Fire season on the West Coast of the U.S. has been nothing short of disastrous in 2020. The numbers are staggering. More than 5 million acres combined have burned in California, Oregon and Washington so far in some of the largest fires ever recorded. By all accounts, the experts say that since the summer, 2020 is the most active fire year on record for the West Coast – ever.
And the flames rage on.
“The El Dorado Fire, which was caused by [pyrotechnics] from a gender-reveal party, is 15 miles from my house in California,” says Emily Fu, an undergraduate in business analytics at the Wharton School who is now back in Philadelphia for her senior year. “For us, it has become such a normal thing. Every couple of years the mountain catches fire and if it’s really bad, we’ll evacuate. I call home pretty often and my family didn’t even mention it. I asked my dad, ‘How close is the fire?’ He sent me a video and said, ‘Oh, you can see the flames.’”
A Little Modern Data Mining
While the wildfires of recent years may no longer stoke Emily’s anxiety, the numbers rising out of the smoke and ash have ignited her curiosity.

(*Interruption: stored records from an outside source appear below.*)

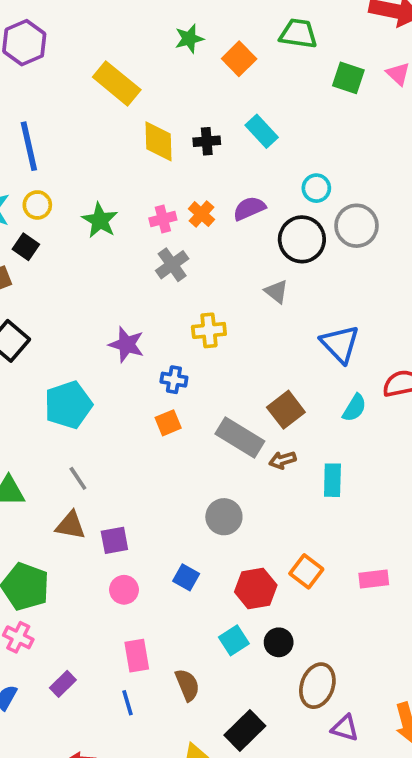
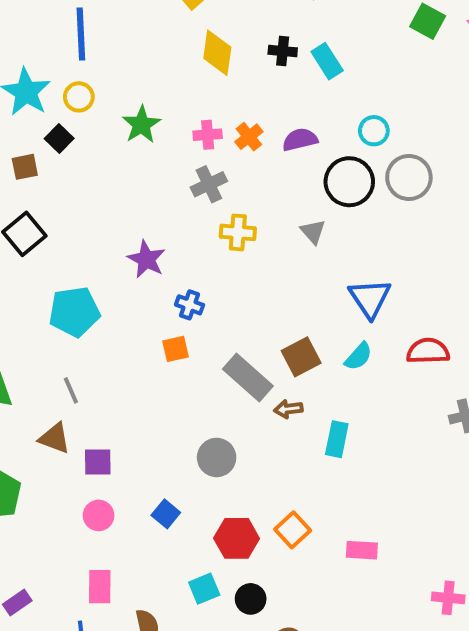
black cross: (207, 141) -> (283, 51), moved
yellow cross: (209, 330) -> (238, 232), moved
cyan semicircle: (354, 408) -> (358, 356), moved

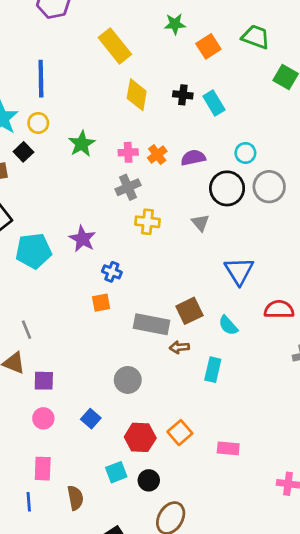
cyan pentagon: (74, 312) -> (33, 251), moved
cyan semicircle: (358, 356) -> (228, 325), moved, turned 95
gray rectangle: (248, 378) -> (151, 324), turned -32

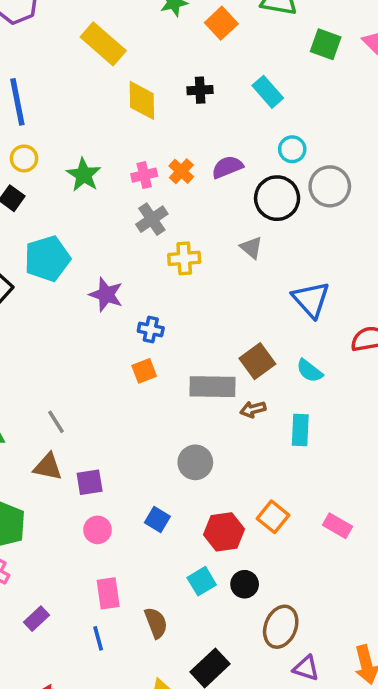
cyan rectangle: (214, 103) -> (268, 92), moved
cyan pentagon: (33, 251) -> (47, 259), moved
pink rectangle: (228, 448) -> (337, 526), turned 35

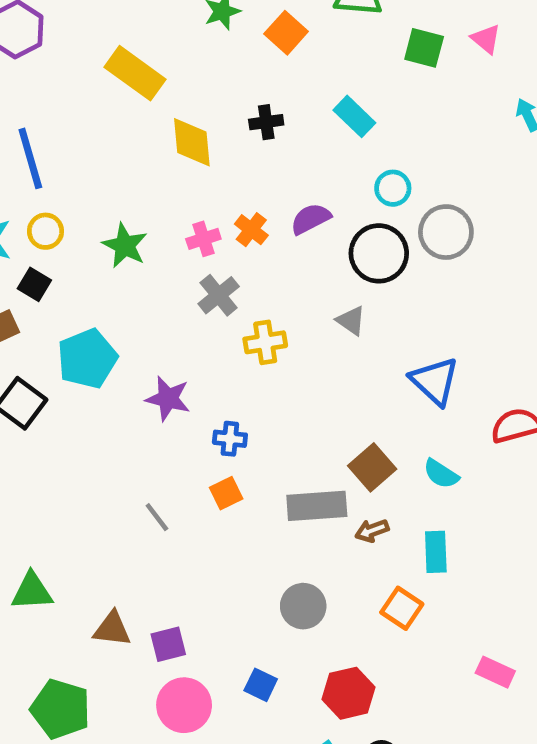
gray line: (56, 422) -> (157, 517), moved
orange square: (273, 517) -> (402, 608), moved
pink circle: (98, 530) -> (184, 705), size x1.5

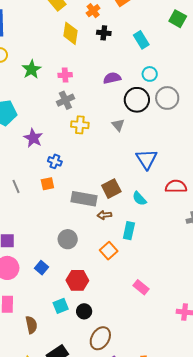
orange cross: (251, 230) -> (93, 11), moved

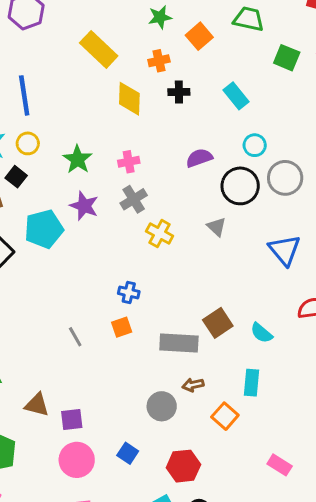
orange cross: (93, 11) -> (159, 61), turned 32
yellow cross: (80, 125) -> (160, 234), turned 30
purple star: (33, 138) -> (84, 206), moved
blue triangle: (147, 159) -> (284, 250), moved
brown arrow: (104, 215) -> (193, 385), moved

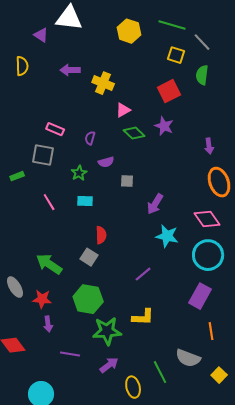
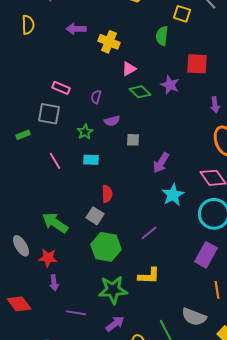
green semicircle: (202, 75) -> (162, 36), moved
red square: (169, 91) -> (197, 64), moved, turned 30
cyan star: (167, 236) -> (173, 195), turned 30
green hexagon: (88, 299) -> (106, 247), moved

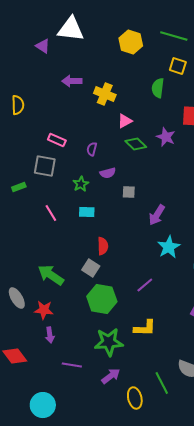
yellow semicircle: (28, 25) -> (18, 105), moved

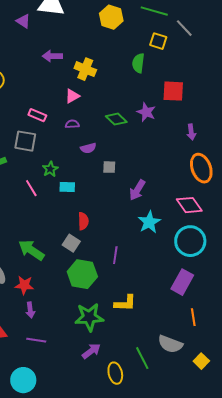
pink triangle: (125, 121) -> (72, 96), moved
purple semicircle: (92, 149) -> (72, 124), turned 72
green star: (81, 184) -> (50, 169), moved
purple line: (145, 285) -> (115, 255), moved, turned -42
purple line: (72, 365) -> (36, 340), moved

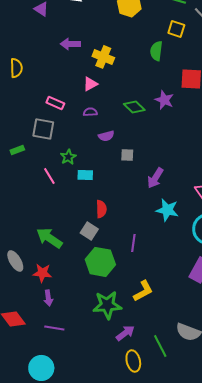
cyan star: (149, 222) -> (167, 210), turned -30
yellow L-shape: (125, 303) -> (143, 291), turned -30
purple arrow: (91, 351) -> (125, 333), moved

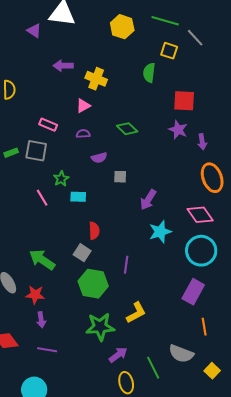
purple star: (164, 100) -> (178, 130), moved
green rectangle: (17, 150) -> (11, 153), moved
cyan star: (167, 210) -> (160, 232), turned -30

Emily and her classmates Zhun Yan Chang and Melisa Lee, also Wharton seniors, began digging deeply into wildfire data last year as students in Prof. Linda Zhao’s Modern Data Mining class at Wharton. Data mining is the practice of examining large databases – for instance “Wildfires in the U.S. for the Past 30 Years” – in order to generate new insights.
“Social impact should be at the center of your data project.” — Melisa Lee, Wharton Student
Inspired by Emily’s personal connection to the fires and their collective fascination with data analytics, the team set out to answer a specific question: “Given its features, can we predict the size of a fire?”
The team ultimately created a data model, a descriptive diagram of relationships between various types of information, for their class project that could someday be used to prevent forest fires in California. Their work earned them a spot among the industry professionals, Ph.D students and professors presenting at the Women in Data Science Conference at the University of Pennsylvania in February 2020.
They were excited to tell their fire-research story, inspired by weeks of data collecting and analysis. “We found out that a very small percentage of fires, less than 1%, cause 80% of the destruction. That told us if we can prevent that less than 1% and focus on stopping those fires, we can cut down on a big portion of the destruction,” notes Emily. “So, what’s causing those fires? Most of these are fires from lightning striking a tree or forest…When we ran the model, it spit out some specific vegetation types that were predictors in how big a fire was — like timber litter or dead branches that fall on the ground and are dry. They are causing these large fires. Our storyline: These lightning fires are the most destructive, they spike up in the summer, and are also linked with vegetation.”
Plans to share their findings with the California government have been delayed by the pandemic. Still, the three data scientists-in-training were eager to pass along some takeaways from their research process when Wharton Global Youth checked in with them last week.
Fruit Trees or Lightning?
First, data science demands you to extract the most compelling story behind the numbers. You can build models and encode things, and suddenly you’re left with 30 variables that, for example, influence fire size. Finding the commonalities between all these things? That’s up to you. And arriving at the best conclusions will take time. “Once you get the proper data, you shouldn’t straight out build a model,” says Zhun, a finance major from Malaysia. “You should look at the data, figure out how it is going to fit into the big picture and the impacts of each variable. Use data analysis, simple charts and visualizations to have an idea of what your final results should be.”
Then you begin to shape the story that you want to tell. “Our team could have told many stories with our data,” notes Melisa, who is pursuing a career in marketing and business analytics. “An alternate story was that the vegetation type around orchards is also very flammable because of the fruits. But that story would not have driven as much impact or incited people to act as much as our lightning story. Social impact should be at the center of your data project. Building a model should be for some ultimate purpose to let people know that something is happening and you have the data to back it up.”
Emily, Melisa and Zhun are convinced that data has immense power (did you know it has replaced oil as the world’s most valuable resource?). They plan to spend part of their senior year working to get their project into the hands of decision makers who are confronting the worsening West Coast wildfires.
“Our model highlighted a lot of high-risk areas that we can target. We can target these by using prescribed burns, which are smaller controlled fires that will burn up all the timber litter by summer so that once fire season comes along, there’s not much to catch on fire,” says Emily. “We want our model to motivate the California State Department to focus on having more prescribed burns, but also to make sure the ones we do have are well targeted so we’re preventing the larger fires going forward.”
Why is the story behind the numbers so important to data analytics? How did Emily, Melisa and Zhun shape their findings into a story?
How do you describe the power of data? Why is it such a valuable and important resource worldwide?
Do you take statistics or data analytics classes in high school? Are they focused only on the numbers or do they provide context to the real world? What are some examples of how data projects have become more relevant for you? Describe one in the comment section of this article.